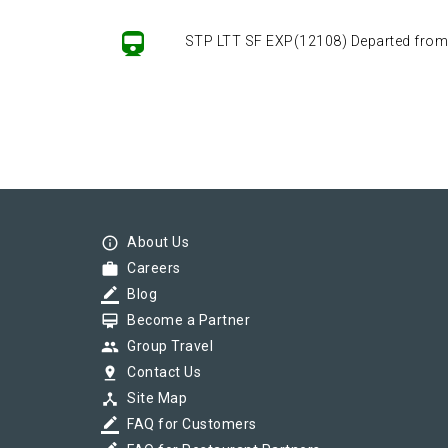
STP LTT SF EXP(12108) Departed from ()
info_outline
About Us
work
Careers
border_color
Blog
card_membership
Become a Partner
group
Group Travel
pin_drop
Contact Us
device_hub
Site Map
border_color
FAQ for Customers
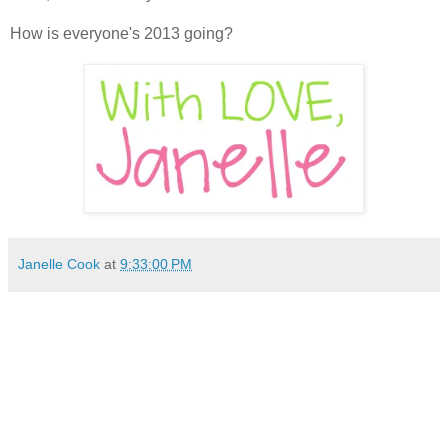
How is everyone's 2013 going?
Janelle Cook
at
9:33:00 PM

◆ **Exercise directions**
Without the pictures, restate all the entries above exactly.

◆ **Result below**
STP LTT SF EXP(12108) Departed from ()
info_outline
About Us
work
Careers
border_color
Blog
card_membership
Become a Partner
group
Group Travel
pin_drop
Contact Us
device_hub
Site Map
border_color
FAQ for Customers
How is everyone's 2013 going?
Janelle Cook
at
9:33:00 PM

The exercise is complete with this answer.